The president of the Society for American Archaeology, Jeff Altschul, feels the same frustration.
"The artifacts should be owned by the public and not privately," Altschul said. "It's important that those items sit in the dirt. Once it gets out of the dirt, if it's not recovered adequately, it's just a thing on the shelf. It has no importance to history. You've lost the entire story of what that piece meant, and you lose all ability to reconstruct the past, the settlement of the West and how people lived.
"These are generally not the people in history books; they're not wealthy," he added. "The only thing that remains is the archaeological record. If you take that out, the story is gone. All it does is sit on your shelf."
Halford said the issue erupted with reality TV shows like National Geographic Channel's Diggers.
"It promotes people treasure hunting and unfortunately they don't give the proper message," Halford said. "It teaches folks that it's OK to go out and find this stuff and sell it.

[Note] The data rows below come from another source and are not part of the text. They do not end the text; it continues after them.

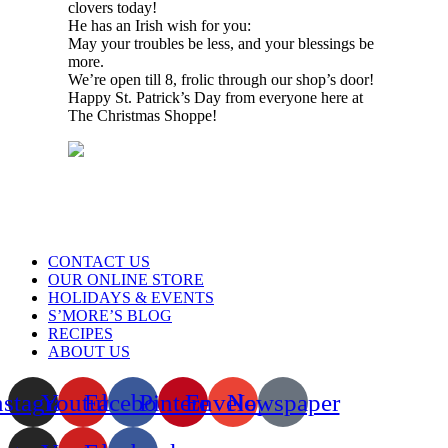
clovers today!
He has an Irish wish for you:
May your troubles be less, and your blessings be
more.
We’re open till 8, frolic through our shop’s door!
Happy St. Patrick’s Day from everyone here at
The Christmas Shoppe!
Menu
CONTACT US
OUR ONLINE STORE
HOLIDAYS & EVENTS
S’MORE’S BLOG
RECIPES
ABOUT US
nstagram
Youtube
Facebook
Pinterest
Envelope
Newspaper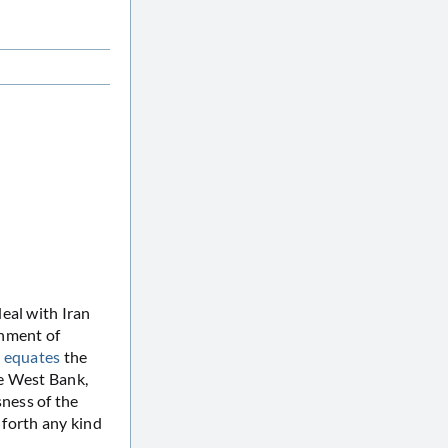
eal with Iran
chment of
y equates
the
he West Bank,
sness of the
t forth any kind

It's teaching people to go out and steal from the public."
For McMullen, detecting is only half the hunt. Once he finds an item, "it's a whole new treasure hunt, trying to find the history of the items," he said. "So you're on the Internet, doing Google searches, finding forums, talking to people. Eventually someone will know what it is. Then sometimes you'll see a picture of somebody in the old days wearing that exact item."
McMullen returns rings he finds along beaches on almost every trip he takes. A family recently called and asked him to find an engagement ring that a young woman threw out the car window during a fight with her fiance. He said he loves seeing the reaction people have when they think they'll never see something again.
"It's a community service that we do," he said.
As far as the gold nugget around McMullen's neck, he said if he does ever lose it, "Part of me hopes [the person who finds it] would try to track me down. And the other part of me says, 'Enjoy it. Have fun with it.' But I don't want to see it just sit in the ground because then no one gets to enjoy it."